(1) God is an entity whose existence is not bounded by (time-space) dimensionality. [definition]
(2) A god so defined is conceptually coherent.
(3) An existing entity can only be identified by its dimensional boundaries (vis-à-vis other entities, or as a bounded figure vis-à-vis a dimensional ground).
(4) Such a god has no definable identity. [by (1) and (3)]
(5) Postulating an entity with no definable identity is incoherent.
(6) Therefore, a god so defined is conceptually incoherent.
Note that this reductio would only apply to a god defined as an individual entity that is not bounded by dimensionality. (A Zeus, who lives on Mt. Olympus, for example, would be a coherent concept—as would a strictly pantheistic definition of god.)
Positing some kind of “supernatural dimension” raises the questions of (a) whether such a dimension itself can be coherently defined, and (b) what existence and identity could mean in such a dimension. Further, if “supernatural dimension” simply means, in effect, “not bounded by time-space dimensionality”, then it is question-begging.
Other characteristics of such a god—in addition to that given in the definition—are irrelevant unless they relieve the incoherence.
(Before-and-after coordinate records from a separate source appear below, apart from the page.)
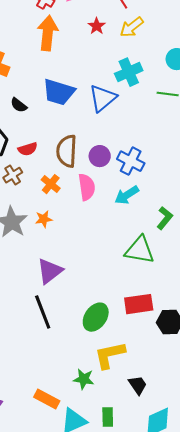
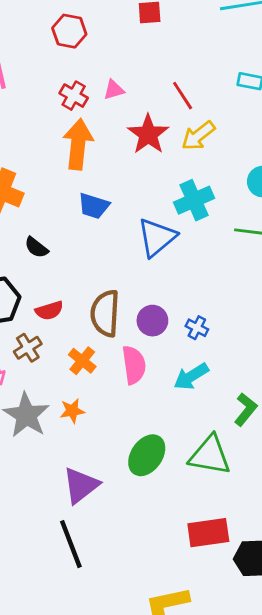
red star: (97, 26) -> (148, 134), size x1.6
blue trapezoid: (59, 92) -> (94, 206), moved, size x0.7
blue cross: (131, 161) -> (197, 328), size x0.6
green ellipse: (96, 317) -> (147, 455), moved

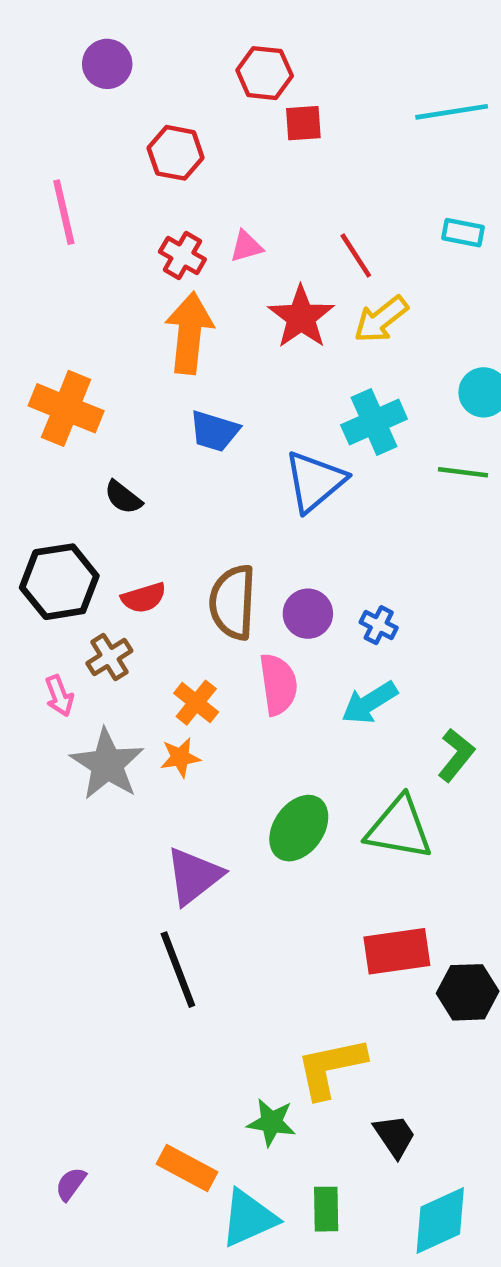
orange cross: (82, 361) -> (196, 703), moved

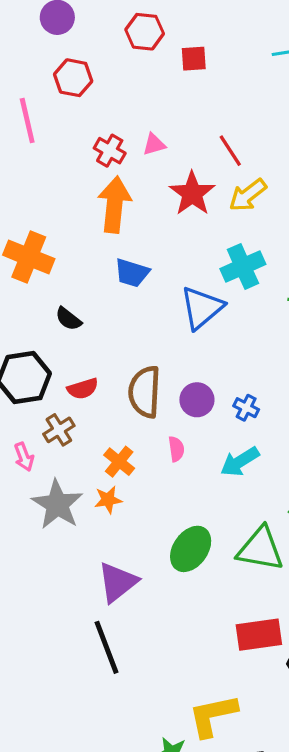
red hexagon: (265, 73) -> (145, 32), moved
red hexagon: (176, 153) -> (73, 78), moved
pink semicircle: (278, 684) -> (176, 449), size x0.6

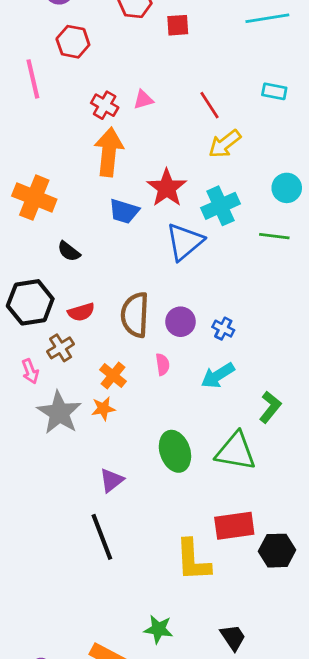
red star: (192, 193) -> (167, 188), moved
green ellipse: (191, 549) -> (175, 451), turned -54
purple triangle: (118, 582) -> (112, 480), size x0.7
yellow L-shape: (213, 716) -> (193, 560), moved, turned -81

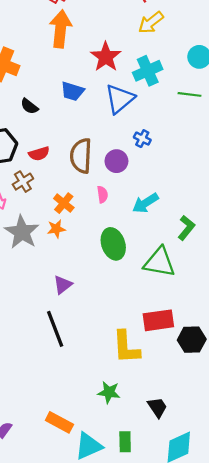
blue trapezoid: (124, 211) -> (72, 91), moved
blue cross: (223, 329) -> (142, 139), moved
green ellipse: (175, 451) -> (113, 244), moved
green star: (158, 629) -> (109, 392), moved

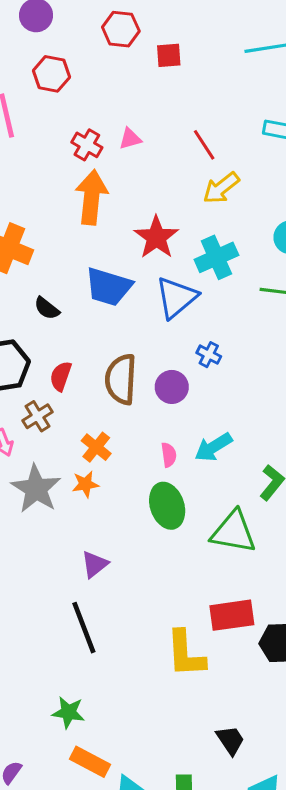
blue trapezoid: (72, 91) -> (109, 287), size x1.4
red semicircle: (39, 154) -> (61, 376), turned 126
pink semicircle: (102, 194) -> (169, 455), moved
green star: (109, 392) -> (68, 712), moved

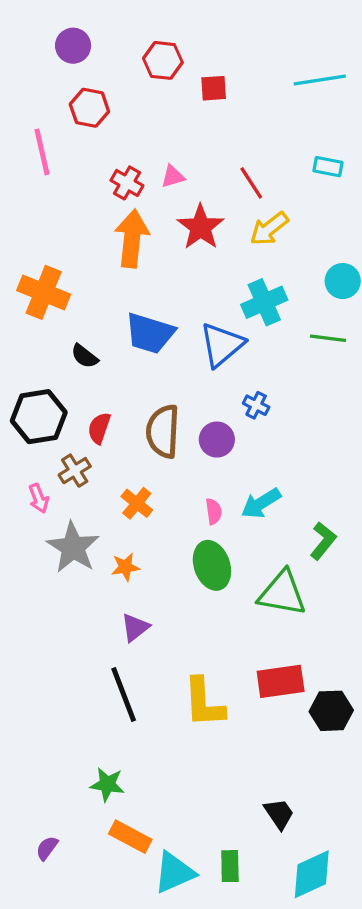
red star: (156, 237) -> (201, 227), moved
orange star: (85, 484) -> (125, 567), moved
yellow L-shape: (186, 654) -> (204, 703), moved

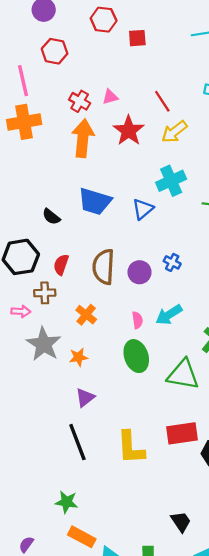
orange cross: (44, 292) -> (24, 122), moved, turned -32
blue triangle: (222, 345) -> (143, 209), size x0.7
blue cross: (256, 405) -> (172, 262), moved
brown cross: (75, 471) -> (45, 293), turned 30
pink arrow: (39, 498) -> (21, 311), turned -66

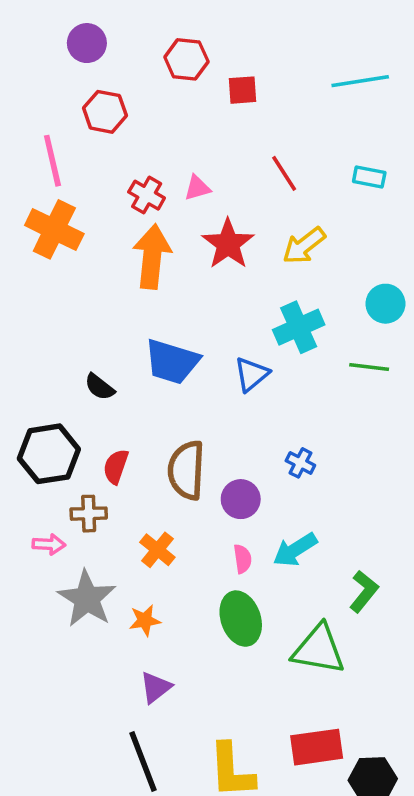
red line: (162, 101) -> (284, 173), moved
orange cross: (24, 122) -> (54, 229), turned 36
purple circle: (139, 272) -> (241, 499), moved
If time-space dimensionality is, in some Kantian sense, something that the “grammar” of our consciousness imposes on reality (rather than an aspect of the cosmos itself), the reductio still holds—since a conceptualization that violates the logic of that grammar is incoherent to that grammar. Either way, our conceptual grammar is bounded by dimensionality in such a way that (even purely conceptual) identification of an entity that is unbounded by that dimensionality (even as a coherent idea) is impossible.
Note that I have not stated that such a god must be bounded “within” the dimensions of the natural universe, but could perhaps be bounded by the dimensional universe. However, such a god would have had no identity prior to the existence of the dimensional universe (such a god would not even be able to identify himself). For example, if the universe itself is unbounded (i.e., the “totality that has no edge” ), then the universe cannot be treated as an entity-itself (which I have argued vis-à-vis the cosmological argument).
The point here is not to project some physicality on god. The point is that we need to at least imagine dimensional boundedness to even to arrive at a conceptual identification of something posited as an individual entity, even an invisible one. Even a thought is identified by its boundedness vis-à-vis other thoughts and mental content, as well as temporally... (“Did you think that at any time?” “No, but I thought it...” )
The notion of an unbounded entity is incoherent. The proper answer to the question “Does such a God-entity exist?” is not—as Dottewell pointed out—“No.” The proper answer is that it is an incoherent question.
I welcome critiques, especially of the logic.